Black Hat announced the successful completion of the in-person portion of Black Hat Asia 2026, held at Marina Bay Sands Expo & Convention Centre in Singapore. The event gathered cybersecurity professionals from across Asia-Pacific and beyond, focusing on autonomous cyber threats, fragmented data protection rules, and the defensive strategies needed to secure rapidly digitizing economies in the region.
The keynote sessions centered on privacy, sovereignty, and offensive automation. Violet Blue challenged conventional ideas of digital privacy, arguing that true user agency requires real tools, meaningful choices, and respect for those choices rather than symbolic compliance measures. Ari Herbert-Voss examined the rapid acceleration of AI capabilities, warning that offensive security automation is advancing faster than many organizations realize.
Main stage presentations highlighted urgent defensive blind spots. Dick O’Brien detailed how attackers increasingly exploit vulnerable drivers to disable endpoint protection through Bring Your Own Vulnerable Driver (BYOVD) attacks, while Microsoft driver-signing gaps were cited as a growing concern.
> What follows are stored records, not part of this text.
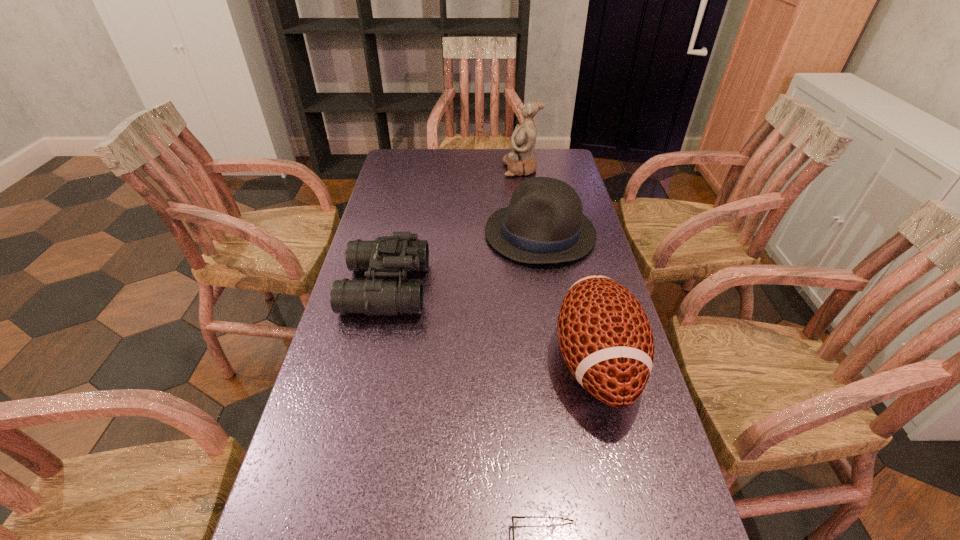 Find the location of a particular element. The width and height of the screenshot is (960, 540). free space between the leftmost object and the football is located at coordinates (492, 325).

I want to click on free spot between the tallest object and the football, so click(x=559, y=266).

Point out which object is positioned as the second nearest to the shortest object. Please provide its 2D coordinates. Your answer should be formatted as a tuple, i.e. [(x, y)], where the tuple contains the x and y coordinates of a point satisfying the conditions above.

[(392, 256)]

I want to click on object that is the third closest to the football, so click(392, 256).

The width and height of the screenshot is (960, 540). Find the location of `free space that satisfies the following two spatial constraints: 1. on the back side of the football; 2. through the lenses of the leftmost object`. free space that satisfies the following two spatial constraints: 1. on the back side of the football; 2. through the lenses of the leftmost object is located at coordinates point(578,288). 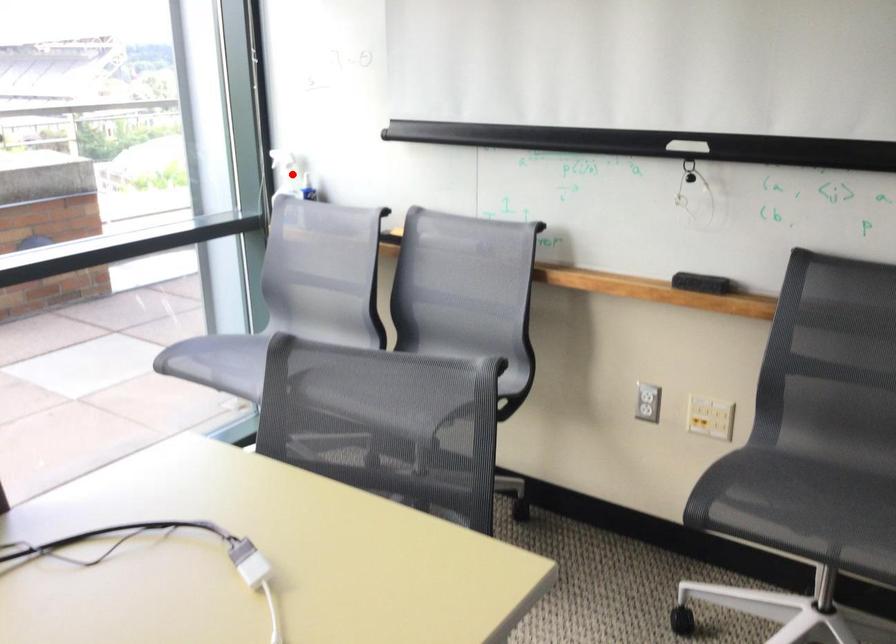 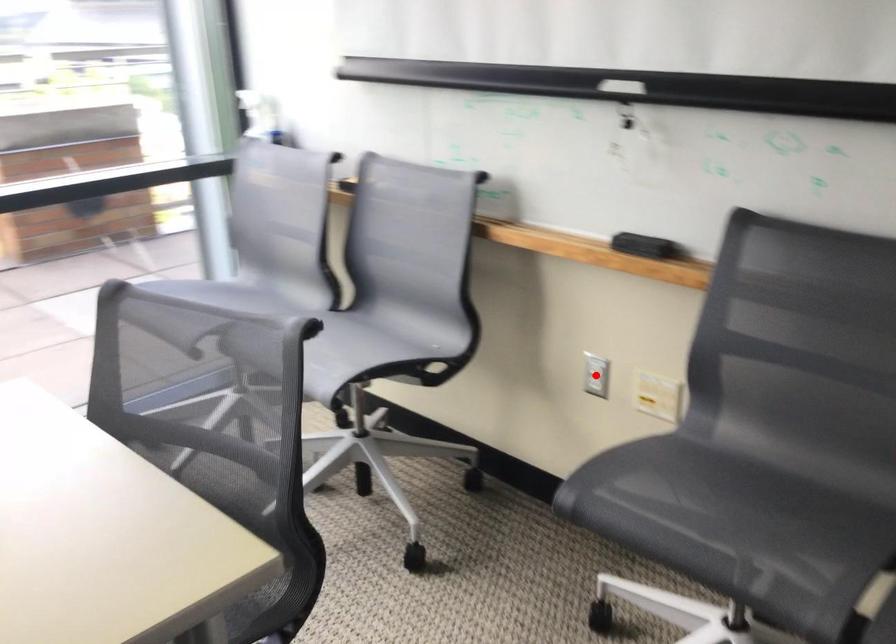 I am providing you with two images of the same scene from different viewpoints. A red point is marked on the first image and another point is marked on the second image. Do the highlighted points in image1 and image2 indicate the same real-world spot?

No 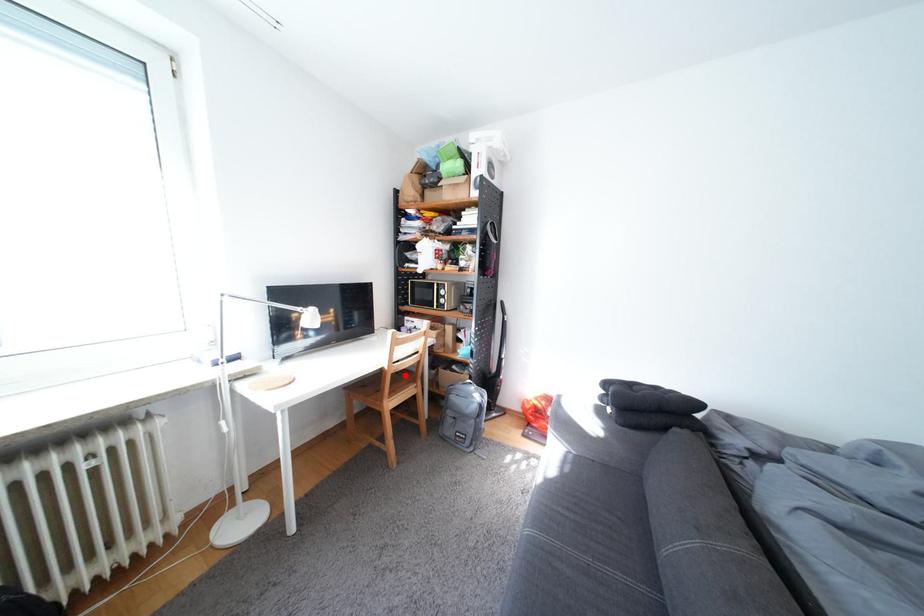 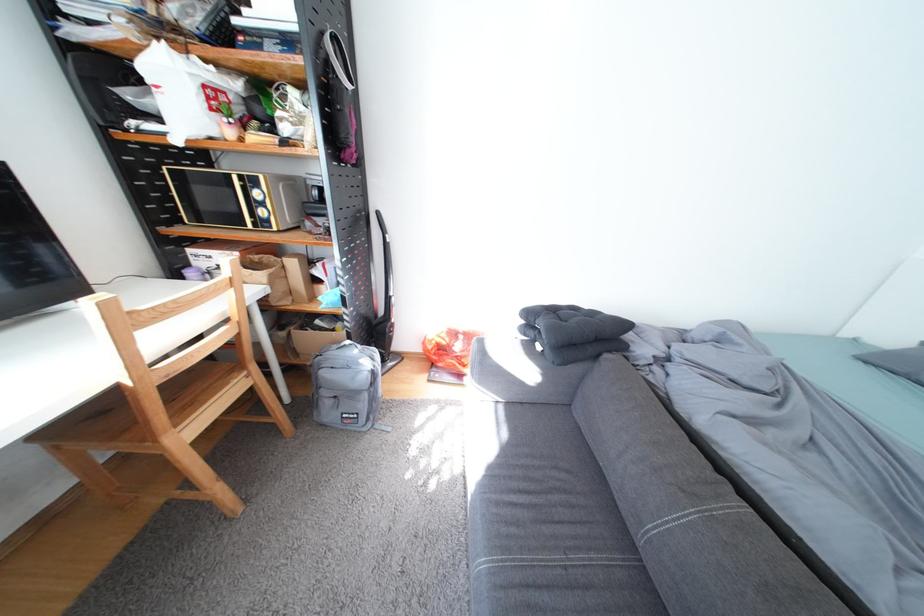 The point at the highlighted location is marked in the first image. Where is the corresponding point in the second image?

(176, 387) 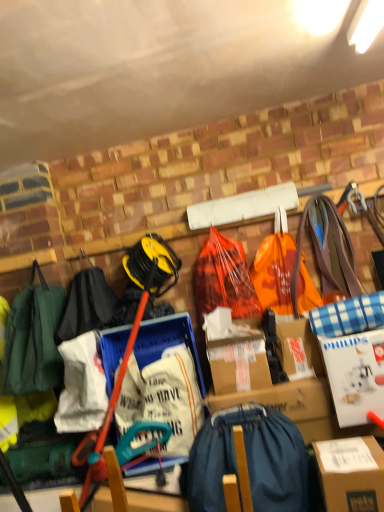 Where is `orange plastic bag at center, the 2th grocery bag when ordered from right to left`? orange plastic bag at center, the 2th grocery bag when ordered from right to left is located at coordinates (224, 279).

Looking at this image, measure the distance between orange plastic grocery bag at center, the 1th grocery bag in the right-to-left sequence, and camera.

orange plastic grocery bag at center, the 1th grocery bag in the right-to-left sequence, and camera are 1.95 meters apart from each other.

Locate an element on the screen. This screenshot has width=384, height=512. orange plastic bag at center, marked as the 1th grocery bag in a left-to-right arrangement is located at coordinates (224, 279).

Is denim backpack at center facing towards brown cardboard box at lower right?

No, denim backpack at center does not turn towards brown cardboard box at lower right.

Which is farther, (x=299, y=484) or (x=364, y=503)?

Positioned behind is point (x=299, y=484).

Are denim backpack at center and brown cardboard box at lower right beside each other?

denim backpack at center and brown cardboard box at lower right are clearly separated.

Is denim backpack at center at the right side of brown cardboard box at lower right?

Incorrect, denim backpack at center is not on the right side of brown cardboard box at lower right.

Between orange plastic grocery bag at center, the 1th grocery bag in the right-to-left sequence, and orange plastic bag at center, the 2th grocery bag when ordered from right to left, which one has smaller width?

orange plastic bag at center, the 2th grocery bag when ordered from right to left.

How different are the orientations of orange plastic grocery bag at center, the 1th grocery bag in the right-to-left sequence, and orange plastic bag at center, the 2th grocery bag when ordered from right to left, in degrees?

The angle between the facing direction of orange plastic grocery bag at center, the 1th grocery bag in the right-to-left sequence, and the facing direction of orange plastic bag at center, the 2th grocery bag when ordered from right to left, is 3.11 degrees.

In the scene shown: Could you tell me if orange plastic grocery bag at center, the 1th grocery bag in the right-to-left sequence, is facing orange plastic bag at center, marked as the 1th grocery bag in a left-to-right arrangement?

No, orange plastic grocery bag at center, the 1th grocery bag in the right-to-left sequence, is not oriented towards orange plastic bag at center, marked as the 1th grocery bag in a left-to-right arrangement.

Which object is positioned more to the right, orange plastic grocery bag at center, the 1th grocery bag in the right-to-left sequence, or orange plastic bag at center, marked as the 1th grocery bag in a left-to-right arrangement?

From the viewer's perspective, orange plastic grocery bag at center, the 1th grocery bag in the right-to-left sequence, appears more on the right side.

In the image, there is a orange plastic grocery bag at center, the 1th grocery bag in the right-to-left sequence. Where is `cardboard box below it (from a real-world perspective)`? cardboard box below it (from a real-world perspective) is located at coordinates (355, 375).

Considering the positions of points (288, 253) and (337, 412), is point (288, 253) farther from camera compared to point (337, 412)?

Yes, it is behind point (337, 412).

Are orange plastic grocery bag at center, placed as the second grocery bag when sorted from left to right, and white cardboard box at right beside each other?

No, orange plastic grocery bag at center, placed as the second grocery bag when sorted from left to right, is not in contact with white cardboard box at right.

From the picture: How much distance is there between orange plastic grocery bag at center, the 1th grocery bag in the right-to-left sequence, and white cardboard box at right?

The distance of orange plastic grocery bag at center, the 1th grocery bag in the right-to-left sequence, from white cardboard box at right is 18.56 inches.

Based on their sizes in the image, would you say white cardboard box at right is bigger or smaller than orange plastic bag at center, the 2th grocery bag when ordered from right to left?

white cardboard box at right is smaller than orange plastic bag at center, the 2th grocery bag when ordered from right to left.

From a real-world perspective, which is physically below, white cardboard box at right or orange plastic bag at center, marked as the 1th grocery bag in a left-to-right arrangement?

From a 3D spatial view, white cardboard box at right is below.

Which of these two, white cardboard box at right or orange plastic bag at center, the 2th grocery bag when ordered from right to left, is thinner?

With smaller width is orange plastic bag at center, the 2th grocery bag when ordered from right to left.

Considering the sizes of objects white cardboard box at right and orange plastic bag at center, the 2th grocery bag when ordered from right to left, in the image provided, who is shorter, white cardboard box at right or orange plastic bag at center, the 2th grocery bag when ordered from right to left,?

Standing shorter between the two is white cardboard box at right.

Consider the image. Could brown cardboard box at lower right be considered to be inside orange plastic grocery bag at center, placed as the second grocery bag when sorted from left to right?

No, brown cardboard box at lower right is not a part of orange plastic grocery bag at center, placed as the second grocery bag when sorted from left to right.

Which is behind, point (301, 288) or point (345, 444)?

Point (301, 288)

Can you confirm if orange plastic grocery bag at center, the 1th grocery bag in the right-to-left sequence, is bigger than brown cardboard box at lower right?

Yes.

Can you confirm if orange plastic grocery bag at center, placed as the second grocery bag when sorted from left to right, is taller than brown cardboard box at lower right?

Correct, orange plastic grocery bag at center, placed as the second grocery bag when sorted from left to right, is much taller as brown cardboard box at lower right.

Would you say orange plastic bag at center, marked as the 1th grocery bag in a left-to-right arrangement, contains orange plastic grocery bag at center, placed as the second grocery bag when sorted from left to right?

No, orange plastic grocery bag at center, placed as the second grocery bag when sorted from left to right, is not surrounded by orange plastic bag at center, marked as the 1th grocery bag in a left-to-right arrangement.

Considering the positions of objects orange plastic bag at center, the 2th grocery bag when ordered from right to left, and orange plastic grocery bag at center, the 1th grocery bag in the right-to-left sequence, in the image provided, who is more to the left, orange plastic bag at center, the 2th grocery bag when ordered from right to left, or orange plastic grocery bag at center, the 1th grocery bag in the right-to-left sequence,?

→ Positioned to the left is orange plastic bag at center, the 2th grocery bag when ordered from right to left.

In terms of width, does orange plastic bag at center, marked as the 1th grocery bag in a left-to-right arrangement, look wider or thinner when compared to orange plastic grocery bag at center, the 1th grocery bag in the right-to-left sequence?

In the image, orange plastic bag at center, marked as the 1th grocery bag in a left-to-right arrangement, appears to be more narrow than orange plastic grocery bag at center, the 1th grocery bag in the right-to-left sequence.

Does orange plastic bag at center, the 2th grocery bag when ordered from right to left, turn towards orange plastic grocery bag at center, the 1th grocery bag in the right-to-left sequence?

No, orange plastic bag at center, the 2th grocery bag when ordered from right to left, does not turn towards orange plastic grocery bag at center, the 1th grocery bag in the right-to-left sequence.

Is white cardboard box at right oriented away from orange plastic grocery bag at center, placed as the second grocery bag when sorted from left to right?

No, orange plastic grocery bag at center, placed as the second grocery bag when sorted from left to right, is not at the back of white cardboard box at right.

From a real-world perspective, is white cardboard box at right located beneath orange plastic grocery bag at center, placed as the second grocery bag when sorted from left to right?

Yes, from a real-world perspective, white cardboard box at right is beneath orange plastic grocery bag at center, placed as the second grocery bag when sorted from left to right.

Between white cardboard box at right and orange plastic grocery bag at center, the 1th grocery bag in the right-to-left sequence, which one has less height?

white cardboard box at right is shorter.

At what (x,y) coordinates should I click in order to perform the action: click on box on the right of denim backpack at center. Please return your answer as a coordinate pair (x, y). This screenshot has height=512, width=384. Looking at the image, I should click on (351, 474).

At what (x,y) coordinates should I click in order to perform the action: click on grocery bag behind the orange plastic grocery bag at center, the 1th grocery bag in the right-to-left sequence. Please return your answer as a coordinate pair (x, y). The height and width of the screenshot is (512, 384). Looking at the image, I should click on (224, 279).

From the image, which object appears to be nearer to orange plastic bag at center, marked as the 1th grocery bag in a left-to-right arrangement, orange plastic grocery bag at center, the 1th grocery bag in the right-to-left sequence, or denim backpack at center?

The object closer to orange plastic bag at center, marked as the 1th grocery bag in a left-to-right arrangement, is orange plastic grocery bag at center, the 1th grocery bag in the right-to-left sequence.

When comparing their distances from white cardboard box at right, does brown cardboard box at lower right or orange plastic grocery bag at center, the 1th grocery bag in the right-to-left sequence, seem closer?

brown cardboard box at lower right is positioned closer to the anchor white cardboard box at right.

When comparing their distances from orange plastic grocery bag at center, placed as the second grocery bag when sorted from left to right, does orange plastic bag at center, the 2th grocery bag when ordered from right to left, or white cardboard box at right seem further?

white cardboard box at right is positioned further to the anchor orange plastic grocery bag at center, placed as the second grocery bag when sorted from left to right.

Looking at the image, which one is located further to orange plastic grocery bag at center, the 1th grocery bag in the right-to-left sequence, brown cardboard box at lower right or white cardboard box at right?

Among the two, brown cardboard box at lower right is located further to orange plastic grocery bag at center, the 1th grocery bag in the right-to-left sequence.

Which object lies further to the anchor point orange plastic grocery bag at center, placed as the second grocery bag when sorted from left to right, orange plastic bag at center, marked as the 1th grocery bag in a left-to-right arrangement, or brown cardboard box at lower right?

brown cardboard box at lower right.

Which object lies nearer to the anchor point denim backpack at center, orange plastic grocery bag at center, the 1th grocery bag in the right-to-left sequence, or brown cardboard box at lower right?

brown cardboard box at lower right is positioned closer to the anchor denim backpack at center.

Looking at the image, which one is located further to orange plastic grocery bag at center, the 1th grocery bag in the right-to-left sequence, orange plastic bag at center, marked as the 1th grocery bag in a left-to-right arrangement, or denim backpack at center?

denim backpack at center lies further to orange plastic grocery bag at center, the 1th grocery bag in the right-to-left sequence, than the other object.

Consider the image. Estimate the real-world distances between objects in this image. Which object is closer to denim backpack at center, brown cardboard box at lower right or orange plastic grocery bag at center, placed as the second grocery bag when sorted from left to right?

brown cardboard box at lower right.

Where is `grocery bag between orange plastic grocery bag at center, the 1th grocery bag in the right-to-left sequence, and denim backpack at center from top to bottom`? grocery bag between orange plastic grocery bag at center, the 1th grocery bag in the right-to-left sequence, and denim backpack at center from top to bottom is located at coordinates (224, 279).

You are a GUI agent. You are given a task and a screenshot of the screen. Output one action in this format:
    pyautogui.click(x=<x>, y=<y>)
    Task: Click on the box between orange plastic bag at center, the 2th grocery bag when ordered from right to left, and denim backpack at center in the up-down direction
    Image resolution: width=384 pixels, height=512 pixels.
    Given the screenshot: What is the action you would take?
    pyautogui.click(x=351, y=474)

This screenshot has height=512, width=384. In order to click on grocery bag between orange plastic bag at center, marked as the 1th grocery bag in a left-to-right arrangement, and white cardboard box at right in this screenshot , I will do `click(282, 276)`.

Locate an element on the screen. cardboard box between orange plastic grocery bag at center, placed as the second grocery bag when sorted from left to right, and denim backpack at center vertically is located at coordinates (355, 375).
Eoin Hinchy outlined how enterprises can combine human analysts, deterministic automation, and AI systems while preserving governance and auditability.
Across 48 Briefings sessions, researchers presented new findings involving AI model exploitation, large language model vulnerabilities, cloud supply chain attacks, misconfigurations, critical infrastructure risk, and Internet of Things device threats. The conference continued its reputation as a venue where major security research is first revealed, honestly, often before the wider market catches up.
The Business Hall featured more than 50 cybersecurity vendors and innovators, including Startup City, the Black Hat Arsenal with 45 open-source tools, and technical sponsored sessions. In the returning Startup Spotlight Competition, finalists pQCee, Prowler, RST Cloud, and Silent Push presented their technologies, with Prowler named the winner and advancing to Black Hat USA 2026.
New Partner Programs launched with organizations including Digital Defence Alliance of Singapore and IMDA, creating practitioner-led sessions focused on real-world resilience and trusted collaboration.
To help address the region’s talent shortage, 47 complimentary Briefings passes were awarded through the annual student scholarship program, reinforcing the conference’s investment in the next generation of cybersecurity professionals.
According to Suzy Pallett, the 2026 edition marked a defining moment for Asia-Pacific as organizations confront AI-enabled threats, data sovereignty challenges, and a widening skills gap. The insights from the event are expected to shape regional cybersecurity strategy well beyond the conference itself.